Selasa, 23 Juli 2013

konsep dasar bank syariah


makalah
konsep dasar bank syariah

DI

S
U
S
U
N

OLEH:

ALI MURTADHA

Semester / Unit : IV ( Empat ) / I ( Satu )

Dosen Pembimbing : Syawal Harianto, M.Si









Jurusan Syariah
Prodi Ekonomi Islam
SEKOLAH TINGGI AGAMA ISLAM NEGERI ( STAIN )
MALIKUSSALEH - LHOKSEUMAWE
2012-2013




BAB I
PENDAHULUAN
A.    Latar Belakang
Pengembangan sistem perbankan syariah di Indonesia dilakukan dalam kerangka dual-banking system atau sistem perbankan ganda dalam kerangka Arsitektur Perbankan Indonesia (API), untuk menghadirkan alternatif jasa perbankan yang semakin lengkap kepada masyarakat Indonesia. Secara bersama-sama, sistem perbankan syariah dan perbankan konvensional secara sinergis mendukung mobilisasi dana masyarakat secara lebih luas untuk meningkatkan kemampuan pembiayaan bagi sektor-sektor perekonomian nasional.
Karakteristik sistem perbankan syariah yang  beroperasi berdasarkan prinsip bagi hasil memberikan alternatif sistem perbankan yang saling menguntungkan bagi masyarakat dan bank, serta menonjolkan aspek keadilan dalam bertransaksi, investasi yang beretika, mengedepankan nilai-nilai kebersamaan dan persaudaraan dalam berproduksi, dan menghindari kegiatan spekulatif dalam bertransaksi keuangan.

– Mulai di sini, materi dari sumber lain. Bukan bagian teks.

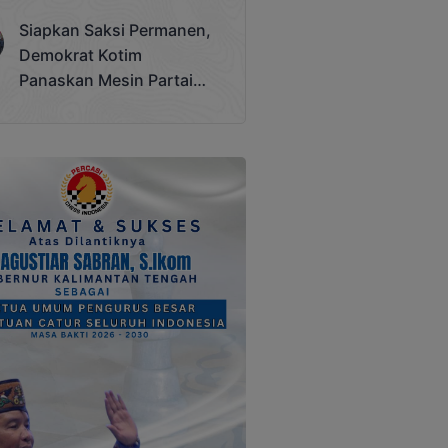
Terjadi
Siapkan Saksi Permanen,
Demokrat Kotim
Panaskan Mesin Partai
Hadapi Pemilu 2029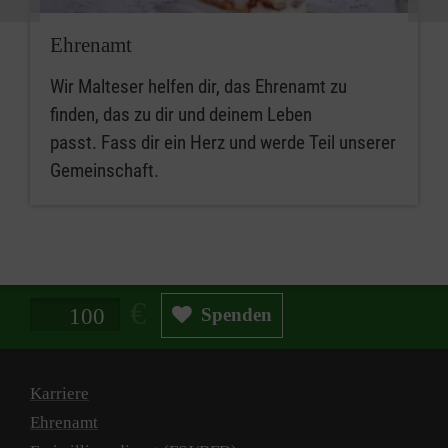
Ehrenamt
Wir Malteser helfen dir, das Ehrenamt zu
finden, das zu dir und deinem Leben
passt. Fass dir ein Herz und werde Teil unserer
Gemeinschaft.
Spendenbetrag in Euro
Spenden
Karriere
Ehrenamt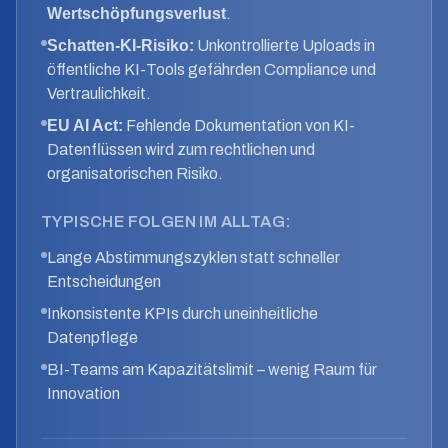
Wertschöpfungsverlust
.
Schatten-KI-Risiko:
Unkontrollierte Uploads in
öffentliche KI-Tools gefährden Compliance und
Vertraulichkeit.
EU AI Act:
Fehlende Dokumentation von KI-
Datenflüssen wird zum rechtlichen und
organisatorischen Risiko.
TYPISCHE FOLGEN IM ALLTAG:
Lange Abstimmungszyklen statt schneller
Entscheidungen
Inkonsistente KPIs durch uneinheitliche
Datenpflege
BI-Teams am Kapazitätslimit – wenig Raum für
Innovation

Dengan menyediakan beragam produk serta layanan jasa perbankan yang beragam dengan skema keuangan yang lebih bervariatif, perbankan syariah menjadi alternatif sistem perbankan yang kredibel dan dapat dinimati oleh seluruh golongan masyarakat Indonesia tanpa terkecuali.
Kehadiran BSM sejak tahun 1999, sesungguhnya merupakan hikmah  sekaligus berkah pasca krisis ekonomi dan moneter 1997-1998. Sebagaimana diketahui, krisis ekonomi dan moneter sejak Juli 1997, yang disusul dengan krisis multi-dimensi termasuk di panggung politik nasional, telah menimbulkan beragam dampak negatif yang sangat hebat terhadap seluruh sendi kehidupan masyarakat, tidak terkecuali dunia usaha. Dalam kondisi tersebut, industri perbankan nasional yang didominasi oleh bank-bank konvensional mengalami krisis luar biasa. Pemerintah akhirnya mengambil tindakan dengan merestrukturisasi dan merekapitalisasi sebagian bank-bank di Indonesia.



Bab ii
Pembahasan

1. Pengertian Bank
Bank adalah lembaga keuangan yang kegiatan utamanya  menghimpun dana dari masyarakat dan menyalurkan kembali dana tersebut ke masyarakat serta memberikan jasa bank lainnya.
Sedang lembaga keuangan adalah setiap perusahaan yang bergerak dibidang keuangan, dimana kegiatannya baik hanya menghimpun dana atau hanya menyalurkan dana atau keduanya.[1]
Menurut UU RI No.10 Tahun 1998 tentang perbankan, pengertian bank adalah badan usaha yang menghimpun dana dari masyarakat dalam bentuk simpanan dan menyalurkannya kepada masyarakat dalam bentuk kredit dan atau bentuk-bentuk lainnya dalam rangka meningkatkan taraf hidup rakyat banyak.
Jadi dapat disimpulkan bahwa usaha perbankan meliputi 3 kegiatan utama yaitu :
  1. Menghimpun dana
  2. Menyalurkan dana
  3. Memberikan jasa lainnya
Dalam perbankan konvensional, keuntungan diperoleh dari bunga serta biaya-biaya administrasi dan jasa yang ditawarkan. Sedangkan pada perbankan syariah tidak beroperasi dengan  mengandalkan pada bunga.
Bank syariah sendiri adalah lembaga keuangan yang usaha pokoknya memberikan pembiayaan dan jasa-jasa lainnya dalam lalu lintas pembayaran serta peredaran uang yang pengoperasiannya disesuaikan dengan prinsip syariah Islam[2]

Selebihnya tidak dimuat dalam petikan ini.